Nello stesso anno 1939, il cottimo allargato ai lavoratori del sottosuolo, della cui regolamentazione poi parleremo, secondo la seguente tabella  orientativa sulla paga, questa volta giornaliera: minatori 25,15 lire; aiuto minatori 22,45; manovali 19,35. Salari certamente superiori alle retribuzioni dei lavoratori dell’Iglesiente e dei braccianti, che non superano, per questi ultimi, le 5, 9, 10 lire,  al massimo, di paga oraria base. Ma più bassi tuttavia  del resto d’Italia e dei salari delle miniere dell’Arsa, nonostante le integrazioni del duce di 10 centesimi l’ora, tenedo conto che, complessivamente, le retribuzioni nel Paese erano migliorate a partire dal 1937, grazie all’introduzione della tredicesima mensilità,  degli assegni familiari, 4,80 lire a chi avesse meno di tre figli, 6 lire a chi ne avesse più di 3, e degli adeguamenti al costo della vita,  fino a garantire aumenti del 10 e del 12% in busta paga.
A Carbonia, delle 8 ore giornaliere, 7ore e mezzo vengono pagate  secondo Contratto, l’ultima mezz’ora come straordinario, in base alle nuove tabelle stabilite dall’Azienda che, nel corso del ‘39, dopo gli ordini impartiti dal ‘duce’ al ministro Lantini e a seguito dell’accordo interconfederale 15 novembre 1939, aveva prolungato l’orario di lavoro da 7 a 8 ore, fino a 48 ore settimanali.
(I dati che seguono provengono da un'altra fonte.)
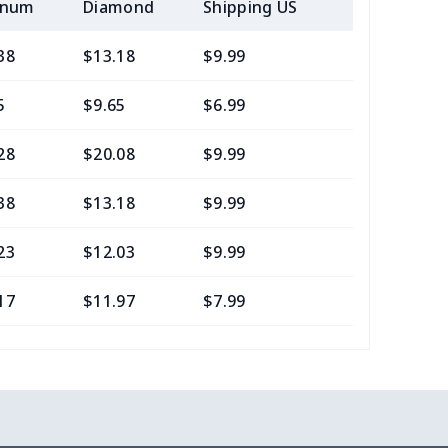
inum
Diamond
Shipping US
Add (2+) U
38
$13.18
$9.99
$7.99
5
$9.65
$6.99
$4.99
28
$20.08
$9.99
$7.99
38
$13.18
$9.99
$6.99
23
$12.03
$9.99
$6.99
17
$11.97
$7.99
$4.99
0
$8.50
$6.99
$3.99
77
$12.57
$8.99
$5.99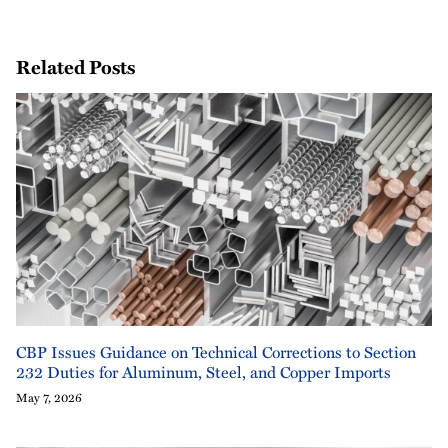
Related Posts
CBP Issues Guidance on Technical Corrections to Section
232 Duties for Aluminum, Steel, and Copper Imports
May 7, 2026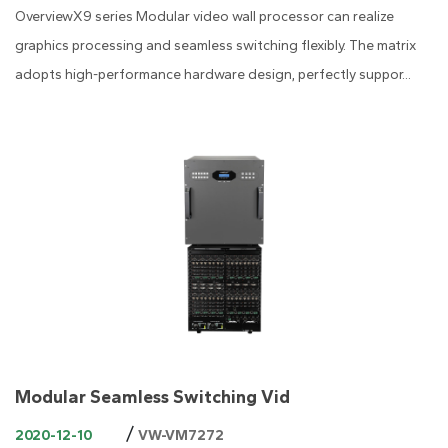
OverviewX9 series Modular video wall processor can realize
graphics processing and seamless switching flexibly. The matrix
adopts high-performance hardware design, perfectly suppor...
Modular Seamless Switching Vid
/
2020-12-10
VW-VM7272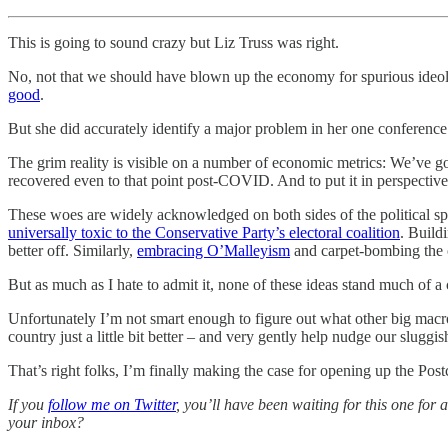
This is going to sound crazy but Liz Truss was right.
No, not that we should have blown up the economy for spurious ideolo
good
.
But she did accurately identify a major problem in her one conference
The grim reality is visible on a number of economic metrics: We’ve g
recovered even to that point post-COVID. And to put it in perspective,
These woes are widely acknowledged on both sides of the political s
universally toxic to the Conservative Party’s electoral coalition
. Build
better off. Similarly,
embracing O’Malleyism
and carpet-bombing the c
But as much as I hate to admit it, none of these ideas stand much of a
Unfortunately I’m not smart enough to figure out what other big macro
country just a little bit better – and very gently help nudge our sluggi
That’s right folks, I’m finally making the case for opening up the Pos
If you
follow me on Twitter
, you’ll have been waiting for this one for a
your inbox?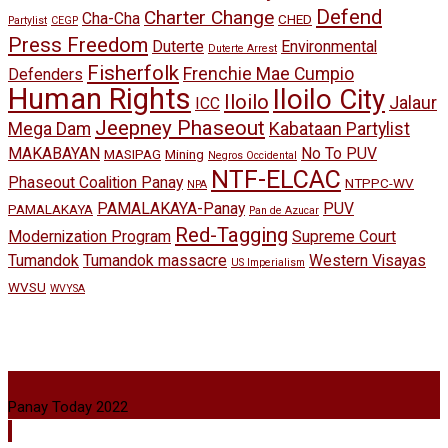
Defend
Charter Change
Cha-Cha
CHED
Partylist
CEGP
Press Freedom
Duterte
Environmental
Duterte Arrest
Fisherfolk
Frenchie Mae Cumpio
Defenders
Human Rights
Iloilo City
Iloilo
Jalaur
ICC
Jeepney Phaseout
Mega Dam
Kabataan Partylist
MAKABAYAN
No To PUV
MASIPAG
Mining
Negros Occidental
NTF-ELCAC
Phaseout Coalition Panay
NTPPC-WV
NPA
PAMALAKAYA-Panay
PUV
PAMALAKAYA
Pan de Azucar
Red-Tagging
Modernization Program
Supreme Court
Tumandok
Tumandok massacre
Western Visayas
US Imperialism
WVSU
WVYSA
Panay Today 2022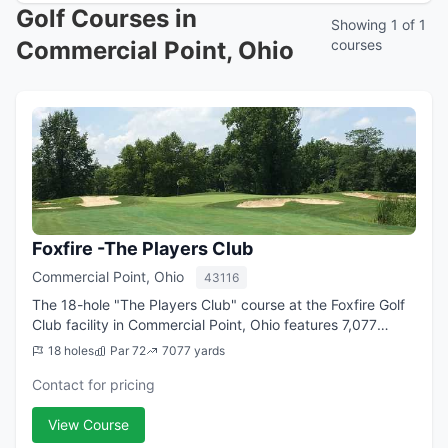
Golf Courses in
Showing 1 of 1
Commercial Point, Ohio
courses
Foxfire -The Players Club
Commercial Point, Ohio
43116
The 18-hole "The Players Club" course at the Foxfire Golf
Club facility in Commercial Point, Ohio features 7,077
yards of golf from the longest tees for a par of 72. The
18 holes
Par 72
7077 yards
course rating is 74.2, and ...
Contact for pricing
View Course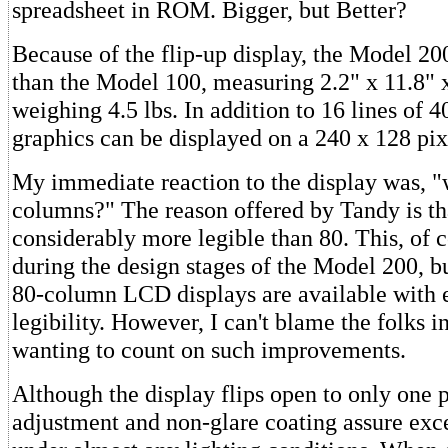
spreadsheet in ROM. Bigger, but Better?
Because of the flip-up display, the Model 200 
than the Model 100, measuring 2.2" x 11.8" 
weighing 4.5 lbs. In addition to 16 lines of 4
graphics can be displayed on a 240 x 128 pix
My immediate reaction to the display was, 
columns?" The reason offered by Tandy is th
considerably more legible than 80. This, of c
during the design stages of the Model 200, b
80-column LCD displays are available with 
legibility. However, I can't blame the folks i
wanting to count on such improvements.
Although the display flips open to only one p
adjustment and non-glare coating assure excel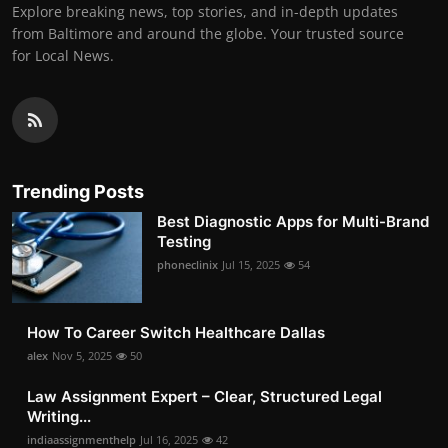
Explore breaking news, top stories, and in-depth updates
from Baltimore and around the globe. Your trusted source
for Local News.
Trending Posts
Best Diagnostic Apps for Multi-Brand
Testing
phoneclinix
Jul 15, 2025
54
How To Career Switch Healthcare Dallas
alex
Nov 5, 2025
50
Law Assignment Expert – Clear, Structured Legal
Writing...
indiaassignmenthelp
Jul 16, 2025
42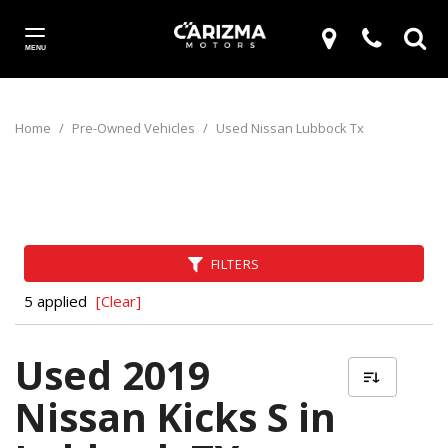
MENU
Home
/
Pre-Owned Vehicles
/
Used Nissan Lubbock Tx
FILTERS
5 applied
[Clear]
Used 2019
Nissan Kicks S in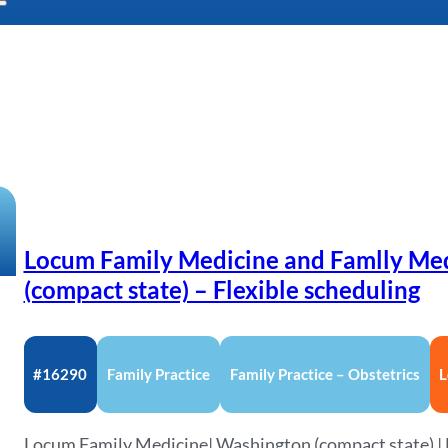
Locum Family Medicine and Famlly Me
(compact state) – Flexible scheduling
#16290
Family Practice
Family Practice – Obstetrics
L
Locum Family Medicine| Washington (compact state) | F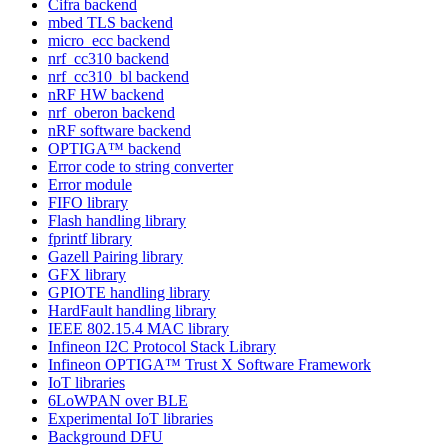
Cifra backend
mbed TLS backend
micro_ecc backend
nrf_cc310 backend
nrf_cc310_bl backend
nRF HW backend
nrf_oberon backend
nRF software backend
OPTIGA™ backend
Error code to string converter
Error module
FIFO library
Flash handling library
fprintf library
Gazell Pairing library
GFX library
GPIOTE handling library
HardFault handling library
IEEE 802.15.4 MAC library
Infineon I2C Protocol Stack Library
Infineon OPTIGA™ Trust X Software Framework
IoT libraries
6LoWPAN over BLE
Experimental IoT libraries
Background DFU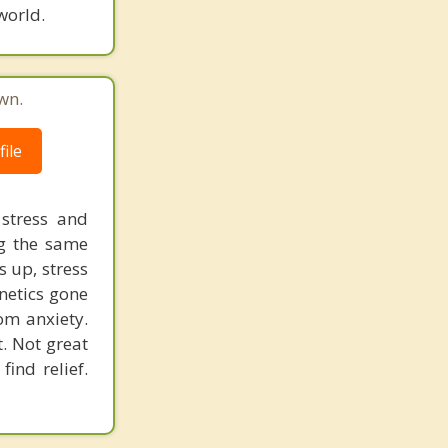
world.
wn.
ile
 stress and
ng the same
s up, stress
enetics gone
rom anxiety.
t. Not great
ind relief.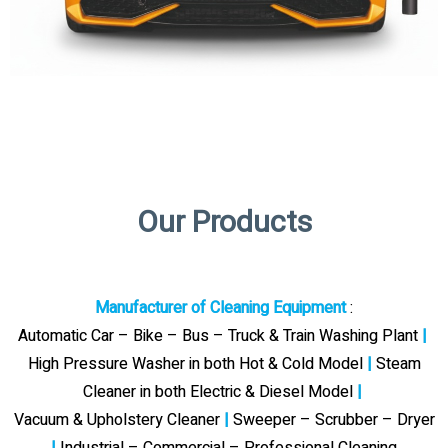
Our Products
Manufacturer of Cleaning Equipment
:
Automatic Car – Bike – Bus – Truck & Train Washing Plant
|
High Pressure Washer in both Hot & Cold Model
|
Steam
Cleaner in both Electric & Diesel Model
|
Vacuum & Upholstery Cleaner
|
Sweeper – Scrubber – Dryer
|
Industrial – Commercial – Professional Cleaning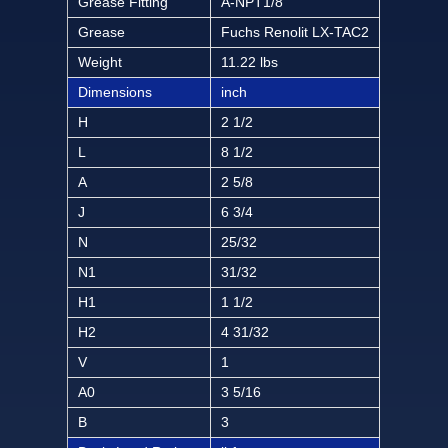
Grease Fitting
A-NPT1/8
Grease
Fuchs Renolit LX-TAC2
Weight
11.22 lbs
Dimensions
inch
H
2 1/2
L
8 1/2
A
2 5/8
J
6 3/4
N
25/32
N1
31/32
H1
1 1/2
H2
4 31/32
V
1
A0
3 5/16
B
3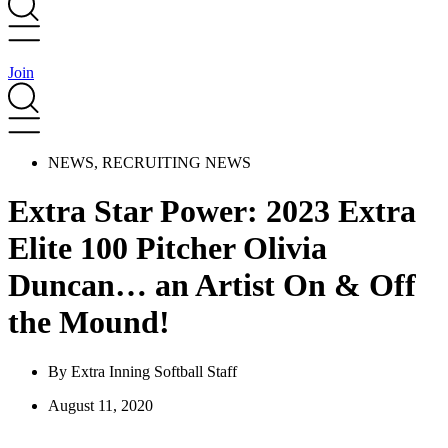
Join
NEWS
,
RECRUITING NEWS
Extra Star Power: 2023 Extra
Elite 100 Pitcher Olivia
Duncan… an Artist On & Off
the Mound!
By
Extra Inning Softball Staff
August 11, 2020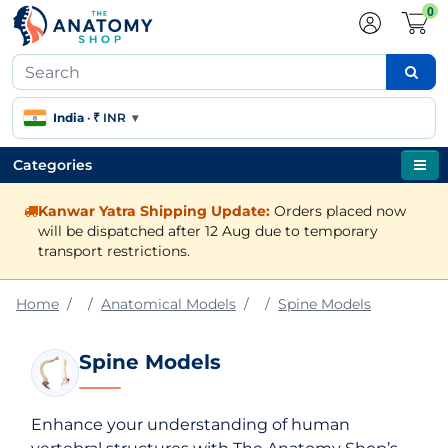
0
India
·
₹ INR
▾
Categories
Kanwar Yatra Shipping Update:
Orders placed now
will be dispatched after 12 Aug due to temporary
transport restrictions.
Home
Anatomical Models
Spine Models
Spine Models
Enhance your understanding of human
A definire le nuove forme di pagamento del salario nel Sulcis, le ‘apposite tabelle opportunamente compilate per le liquidazione dei cottimi, liquidazioni che si possono dividere in liquidazioni  delle preparazioni (traverso-banchi e gallerie) e delle coltivazioni. Per le liquidazioni dei traverso-banchi, basta conoscere l’avanzamento, mentre nelle gallerie ha particolare importanza anche  il profilo del carbone e i vagoni di carbone caricati. Bisogna tener conto degli altri lavori eseguiti, legname posto in opera, vagoni di sterile caricati  e scaricati, sia a pala che con tavole oscillanti, piazzamento dei binari, tubazioni, tavole oscillanti, lunghezza in metri della spingitura. Naturalmente si sottrae al cottimo l’esplosivo consumato, perciò ogni compagnia ha interesse di consumare il meno esplosivo possibile‘, come si può leggere ne il Manuale del Sorvegliante.